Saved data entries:
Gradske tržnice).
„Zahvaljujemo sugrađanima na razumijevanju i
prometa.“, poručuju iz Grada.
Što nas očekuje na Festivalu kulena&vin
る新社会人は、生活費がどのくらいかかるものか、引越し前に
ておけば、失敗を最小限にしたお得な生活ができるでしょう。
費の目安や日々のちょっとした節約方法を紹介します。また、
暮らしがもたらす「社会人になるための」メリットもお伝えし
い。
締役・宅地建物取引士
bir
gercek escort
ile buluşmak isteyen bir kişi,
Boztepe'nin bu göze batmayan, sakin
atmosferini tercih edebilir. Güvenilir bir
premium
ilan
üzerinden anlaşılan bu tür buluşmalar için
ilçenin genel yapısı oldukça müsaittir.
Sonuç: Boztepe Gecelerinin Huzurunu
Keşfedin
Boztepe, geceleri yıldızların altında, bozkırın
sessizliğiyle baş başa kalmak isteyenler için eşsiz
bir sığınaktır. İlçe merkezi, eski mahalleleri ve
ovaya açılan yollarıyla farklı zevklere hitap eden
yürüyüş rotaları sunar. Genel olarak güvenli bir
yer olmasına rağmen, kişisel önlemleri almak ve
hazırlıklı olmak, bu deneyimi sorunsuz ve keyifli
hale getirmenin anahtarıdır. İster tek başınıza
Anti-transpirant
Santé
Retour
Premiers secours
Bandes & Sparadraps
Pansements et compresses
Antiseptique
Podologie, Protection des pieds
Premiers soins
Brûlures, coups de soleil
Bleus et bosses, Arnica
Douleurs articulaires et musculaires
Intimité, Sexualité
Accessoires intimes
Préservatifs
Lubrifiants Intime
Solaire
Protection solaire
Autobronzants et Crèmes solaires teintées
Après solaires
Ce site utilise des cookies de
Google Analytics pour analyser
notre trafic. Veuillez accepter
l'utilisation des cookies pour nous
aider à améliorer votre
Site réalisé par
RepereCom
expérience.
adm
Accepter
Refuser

> Instructions to follow
For every line in the data above that has the string "solaires", return that line.

> Exercise answer
Autobronzants et Crèmes solaires teintées
Après solaires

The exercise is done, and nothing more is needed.